Se blesser en relevant un scooter constitue un accident de la circulation


La victime d’un accident de la circulation doit être indemnisée quel que soit son comportement

Alors qu’il conduisait son véhicule, un automobiliste s’est arrêté pour relever un scooter qui était au sol et entravait la circulation. Au cours de cette manœuvre, il s’est fait une déchirure musculaire. L’homme a alors assigné le conducteur du scooter et son assureur afin d’obtenir l’indemnisation de son préjudice.

La demande a été rejetée par le Tribunal de grande instance puis par la cour d’appel. En effet, les juges ont considéré que le passant n’avait pas été victime d’un accident, le dommage résultant d’un acte volontaire qui a eu lieu de sa propre initiative ou à la demande d’un tiers.

Mais cette décision a été cassée par la Cour de cassation. Dans son arrêt du 24 octobre 2019, elle estime, au contraire, qu’en se blessant en relevant un véhicule terrestre à moteur, le passant a été victime d’un accident de la circulation. Ainsi, le fait qu’il ait agi de son initiative est sans incidence sur la qualification de l’accident.
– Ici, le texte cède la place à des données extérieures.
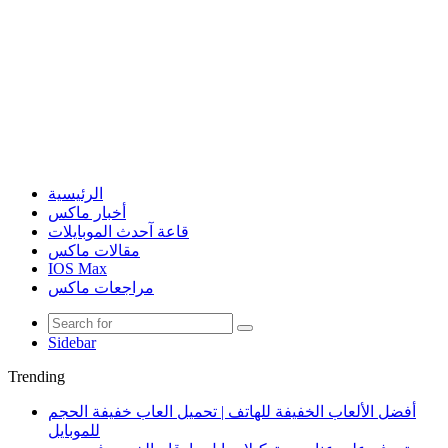
الرئيسية
أخبار ماكس
قاعة آحدث الموبايلات
مقالات ماكس
IOS Max
مراجعات ماكس
Sidebar
Trending
أفضل الألعاب الخفيفة للهاتف | تحميل العاب خفيفة الحجم
للموبايل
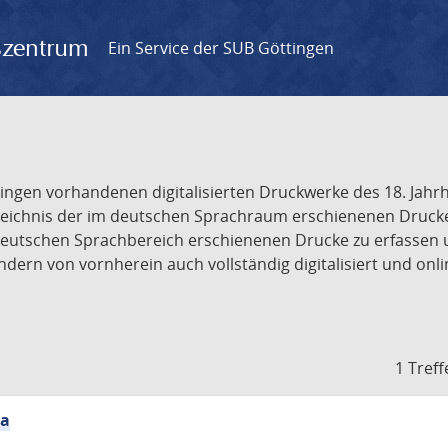
gszentrum
Ein Service der SUB Göttingen
tingen vorhandenen digitalisierten Druckwerke des 18. Jah
ichnis der im deutschen Sprachraum erschienenen Drucke de
deutschen Sprachbereich erschienenen Drucke zu erfassen 
dern von vornherein auch vollständig digitalisiert und onl
1 Treff
ia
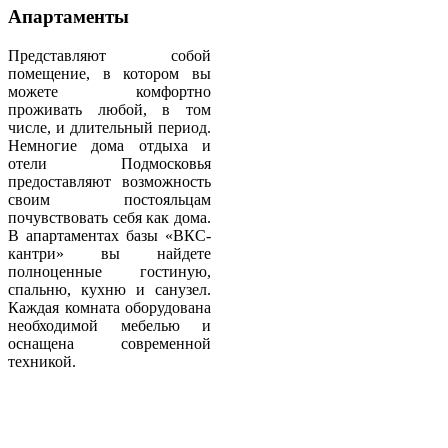
Апартаменты
Представляют собой
помещение, в котором вы
можете комфортно
проживать любой, в том
числе, и длительный период.
Немногие дома отдыха и
отели Подмосковья
предоставляют возможность
своим постояльцам
почувствовать себя как дома.
В апартаментах базы «ВКС-
кантри» вы найдете
полноценные гостиную,
спальню, кухню и санузел.
Каждая комната оборудована
необходимой мебелью и
оснащена современной
техникой.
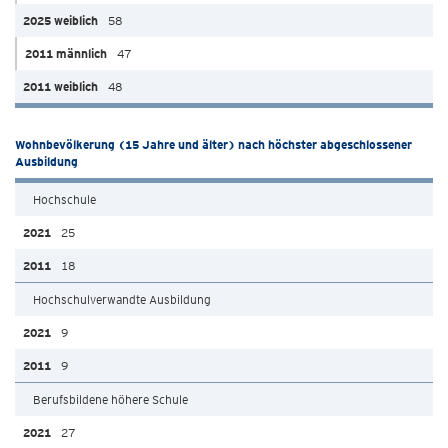
58
47
48
Wohnbevölkerung (15 Jahre und älter) nach höchster abgeschlossener
Ausbildung
Hochschule
25
18
Hochschulverwandte Ausbildung
9
9
Berufsbildene höhere Schule
27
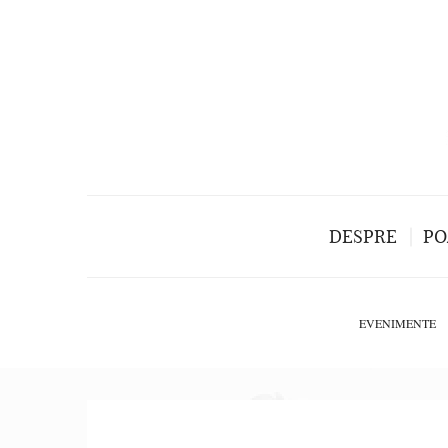
DESPRE
PO
EVENIMENTE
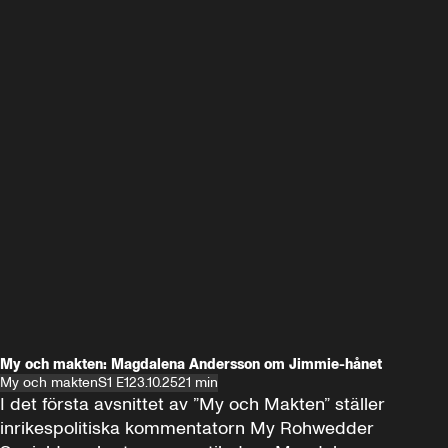
My och makten: Magdalena Andersson om Jimmie-hånet
My och makten
S1 E1
23.10.25
21 min
I det första avsnittet av ”My och Makten” ställer 
inrikespolitiska kommentatorn My Rohwedder 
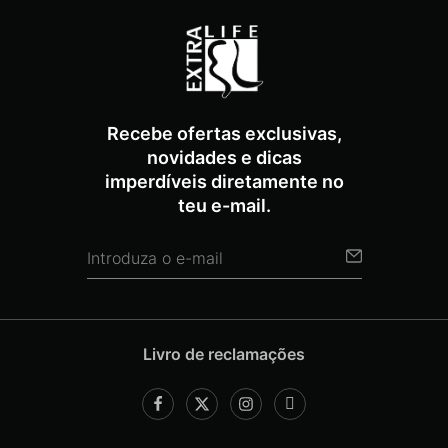
Recebe ofertas exclusivas,
novidades e dicas
imperdíveis diretamente no
teu e-mail.
Livro de reclamações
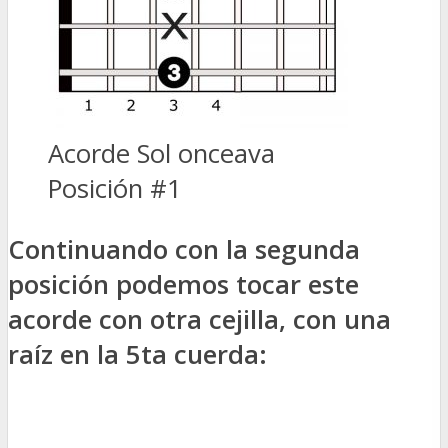
Acorde Sol onceava
Posición #1
Continuando con la segunda
posición podemos tocar este
acorde con otra cejilla, con una
raíz en la 5ta cuerda:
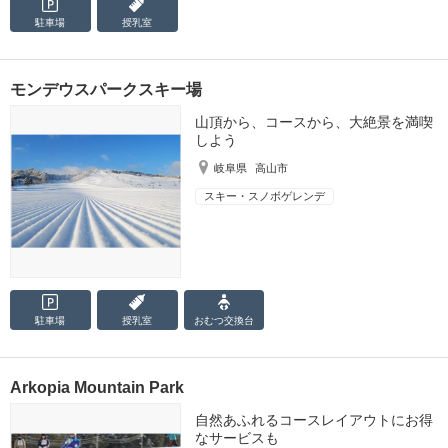
駐車場
授乳室
モンデウスパークスキー場
山頂から、コースから、大絶景を満喫
しよう
岐阜県
高山市
スキー・スノボゲレンデ
駐車場
授乳室
おむつ
交換台
Arkopia Mountain Park
自然あふれるコースレイアウトにお得
なサービスも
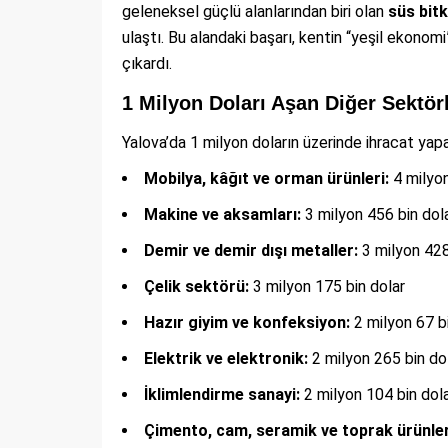
geleneksel güçlü alanlarından biri olan
süs bitk
ulaştı. Bu alandaki başarı, kentin “yeşil ekonom
çıkardı.
1 Milyon Doları Aşan Diğer Sektörl
Yalova’da 1 milyon doların üzerinde ihracat yapa
Mobilya, kâğıt ve orman ürünleri:
4 milyon
Makine ve aksamları:
3 milyon 456 bin dol
Demir ve demir dışı metaller:
3 milyon 428
Çelik sektörü:
3 milyon 175 bin dolar
Hazır giyim ve konfeksiyon:
2 milyon 67 bi
Elektrik ve elektronik:
2 milyon 265 bin do
İklimlendirme sanayi:
2 milyon 104 bin dol
Çimento, cam, seramik ve toprak ürünler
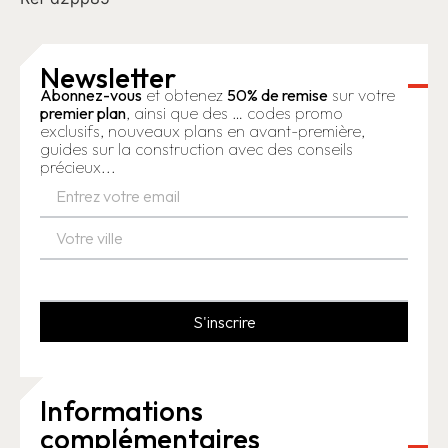
Newsletter
Abonnez-vous
et obtenez
50% de remise
sur votre
premier plan
, ainsi que des … codes promo
exclusifs, nouveaux plans en avant-première,
guides sur la construction avec des conseils
précieux...
S'inscrire
Informations
complémentaires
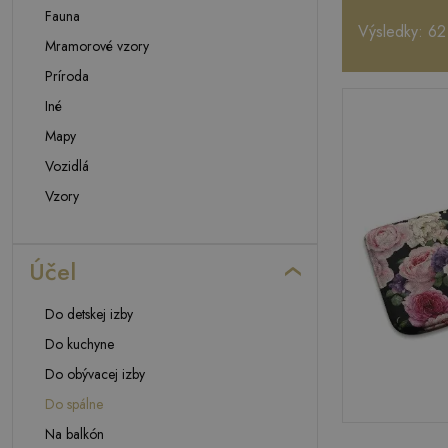
Fauna
Výsledky: 62
Mramorové vzory
Príroda
Iné
Mapy
Vozidlá
Vzory
Účel
Do detskej izby
Do kuchyne
Do obývacej izby
Do spálne
Na balkón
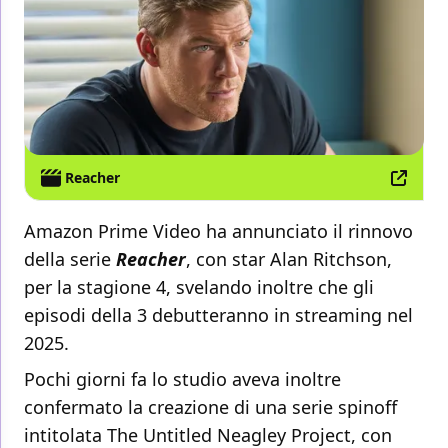
Reacher
Amazon Prime Video ha annunciato il rinnovo
della serie
Reacher
, con star Alan Ritchson,
per la stagione 4, svelando inoltre che gli
episodi della 3 debutteranno in streaming nel
2025.
Pochi giorni fa lo studio aveva inoltre
confermato la creazione di una serie spinoff
intitolata The Untitled Neagley Project, con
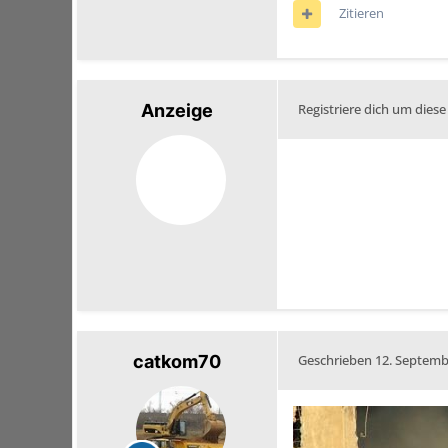
Zitieren
Anzeige
Registriere dich um diese
catkom70
Geschrieben
12. Septemb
Élargissement du champ d’application de la loi Badinter

La juridiction rappelle que depuis 1985 et l’entrée en vigueur de la loi Badinter, la victime d’un accident de la circulation impliquant un véhicule à moteur doit être indemnisée des dommages résultant des atteintes à sa personne, sauf lorsqu’il s’agit d’un conducteur ou si elle a volontairement recherché le dommage subi.

La Cour ajoute que le fait que l’accident résulte d’un acte volontaire ne change rien. Cet arrêt vient donc élargir le champ d’application de la loi Badinter au profit des victimes.

Le 2 octobre 2013, la cour d’appel de Bastia avait adopté le même raisonnement en accueillant le recours d’une victime qui s’était blessée en relevant une motocyclette.